Voice of the Song Sparrow:
Aptly named, the song sparrow will sing as many as 20 different melodies with as many as 1,000 improvised variations on its basic theme. In areas where the birds migrate, the male arrives on the breeding ground ahead of the female and starts to define a territory by singing his song from three or four prominent perches. This practice can begin as early as February.
Mating Habits of the Song Sparrow:
In early spring the male sings constantly when defending his territory. When the female first arrives, the male will dive at her as he does with any other intruder, but the female does not flee, in time the male will accept this behaviour and the two will begin to move about the territory together; at this stage the male will reduce his singing to ten songs per hour.

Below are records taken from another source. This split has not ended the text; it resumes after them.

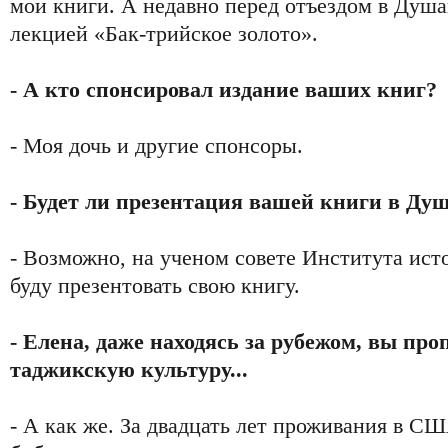
мои книги. А недавно перед отъездом в Душа
лекцией «Бак-трийское золото».
- А кто спонсировал издание ваших книг?
- Моя дочь и другие спонсоры.
- Будет ли презентация вашей книги в Ду
- Возможно, на ученом совете Института ис
буду презентовать свою книгу.
- Елена, даже находясь за рубежом, вы пр
таджикскую культуру...
- А как же. За двадцать лет проживания в СШ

Nesting Habits of the Song Sparrow:
Once the female begins the nesting process, the male song sparrow will renew his singing. The nest is cup-shaped, made of grasses and occasionally leaves, placed on the ground early in the year, and up to 30 feet above the ground later in the season.
The female lays one egg each day until the clutch of 3 to 5 greenish white with dark marks is complete. The female does all the incubation of the eggs, lasting 12 to 13 days with the young leaving the nest in 10 to 12 days, at a time when they are barely able to fly.
The parents will continue feeding the young for another 20 days. Within a week of this phase, the first egg of the next brood might be laid. These birds may accomplish up to 3 broods a year.
Feeding Habits of the Song Sparrow:
Song sparrows feed on the ground, eating seeds, insects, and occasionally some fruit.